▶ _Exercise_: Find the line below with "bien-être et hôtels avec spa au cœur" and the line with "Oktober 2017". Output them and the lines between, exactly, but not the pictures.

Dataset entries
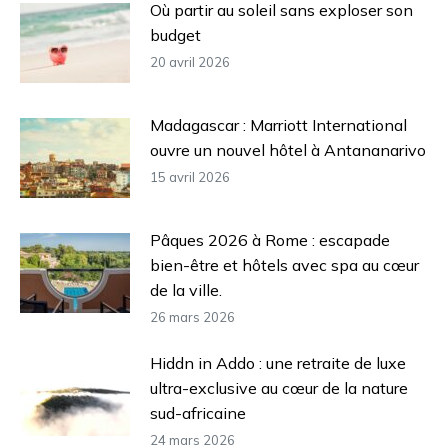
Où partir au soleil sans exploser son
budget
20 avril 2026
Madagascar : Marriott International
ouvre un nouvel hôtel à Antananarivo
15 avril 2026
Pâques 2026 à Rome : escapade
bien-être et hôtels avec spa au cœur
de la ville.
26 mars 2026
Hiddn in Addo : une retraite de luxe
ultra-exclusive au cœur de la nature
sud-africaine
24 mars 2026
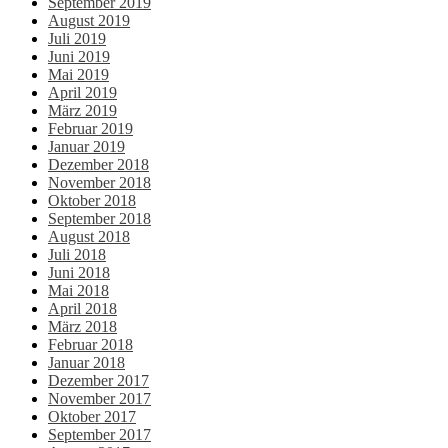
September 2019
August 2019
Juli 2019
Juni 2019
Mai 2019
April 2019
März 2019
Februar 2019
Januar 2019
Dezember 2018
November 2018
Oktober 2018
September 2018
August 2018
Juli 2018
Juni 2018
Mai 2018
April 2018
März 2018
Februar 2018
Januar 2018
Dezember 2017
November 2017
Oktober 2017
September 2017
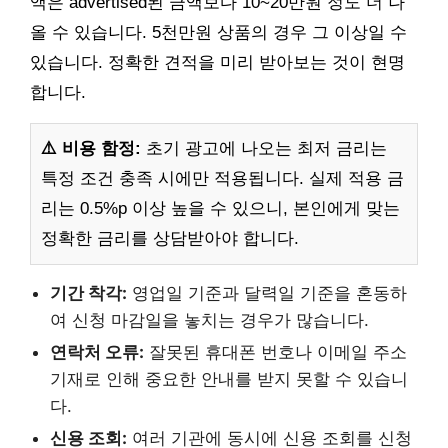
액은 advertised된 금액보다 10~20만원 정도 더 나
올 수 있습니다. 5천만원 상품의 경우 그 이상일 수
있습니다. 정확한 견적을 미리 받아보는 것이 현명
합니다.
⚠️ 비용 함정:
초기 광고에 나오는 최저 금리는
특정 조건 충족 시에만 적용됩니다. 실제 적용 금
리는 0.5%p 이상 높을 수 있으니, 본인에게 맞는
정확한 금리를 상담받아야 합니다.
기간 착각:
영업일 기준과 달력일 기준을 혼동하
여 신청 마감일을 놓치는 경우가 많습니다.
연락처 오류:
잘못된 휴대폰 번호나 이메일 주소
기재로 인해 중요한 안내를 받지 못할 수 있습니
다.
신용 조회:
여러 기관에 동시에 신용 조회를 신청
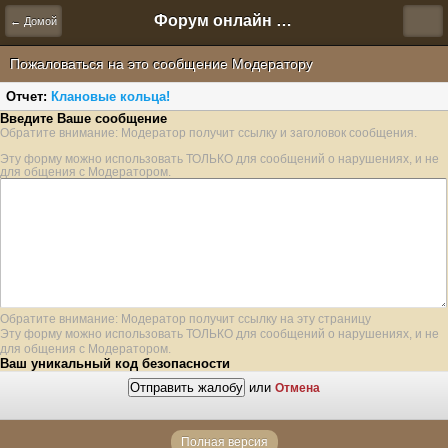
Форум онлайн игры "Новая Эра" (Нюра Биз)
← Домой
Пожаловаться на это сообщение Модератору
Отчет:
Клановые кольца!
Введите Ваше сообщение
Обратите внимание: Модератор получит ссылку и заголовок сообщения.
Эту форму можно использовать ТОЛЬКО для сообщений о нарушениях, и не
для общения с Модератором.
Обратите внимание: Модератор получит ссылку на эту страницу
Эту форму можно использовать ТОЛЬКО для сообщений о нарушениях, и не
для общения с Модератором.
Ваш уникальный код безопасности
или
Отмена
Полная версия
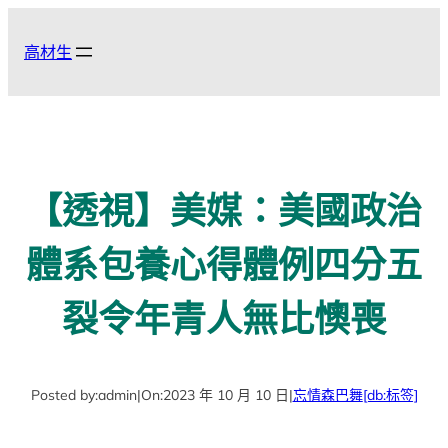
跳
至
高材生
主
要
內
容
【透視】美媒：美國政治
體系包養心得體例四分五
裂令年青人無比懊喪
Posted by:
admin
|
On:
2023 年 10 月 10 日
|
忘情森巴舞
[db:标签]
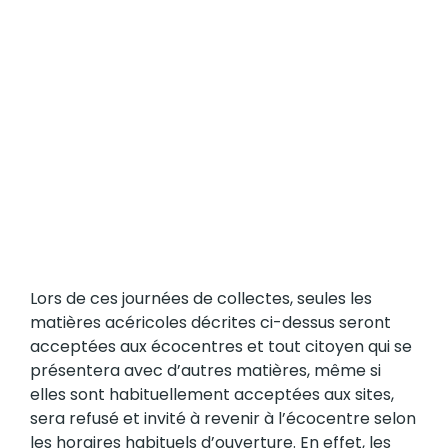
Lors de ces journées de collectes, seules les
matières acéricoles décrites ci-dessus seront
acceptées aux écocentres et tout citoyen qui se
présentera avec d’autres matières, même si
elles sont habituellement acceptées aux sites,
sera refusé et invité à revenir à l’écocentre selon
les horaires habituels d’ouverture. En effet, les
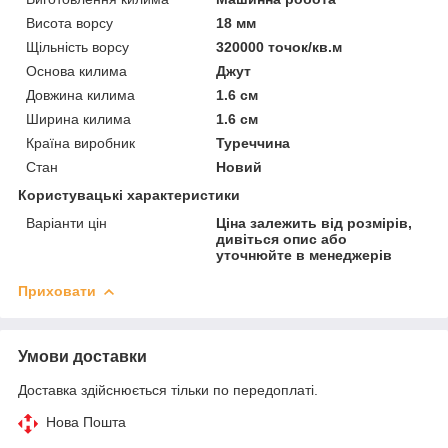
Висота ворсу
18 мм
Щільність ворсу
320000 точок/кв.м
Основа килима
Джут
Довжина килима
1.6 см
Ширина килима
1.6 см
Країна виробник
Туреччина
Стан
Новий
Користувацькі характеристики
Варіанти цін
Ціна залежить від розмірів,
дивіться опис або
уточнюйте в менеджерів
Приховати
Умови доставки
Доставка здійснюється тільки по передоплаті.
Нова Пошта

▶ _Solution_:
bien-être et hôtels avec spa au cœur
de la ville.
26 mars 2026
Hiddn in Addo : une retraite de luxe
ultra-exclusive au cœur de la nature
sud-africaine
24 mars 2026
September 2019
August 2019
Juli 2019
Juni 2019
Mai 2019
April 2019
März 2019
Februar 2019
Januar 2019
Dezember 2018
November 2018
Oktober 2018
September 2018
August 2018
Juli 2018
Juni 2018
Mai 2018
April 2018
März 2018
Februar 2018
Januar 2018
Dezember 2017
November 2017
Oktober 2017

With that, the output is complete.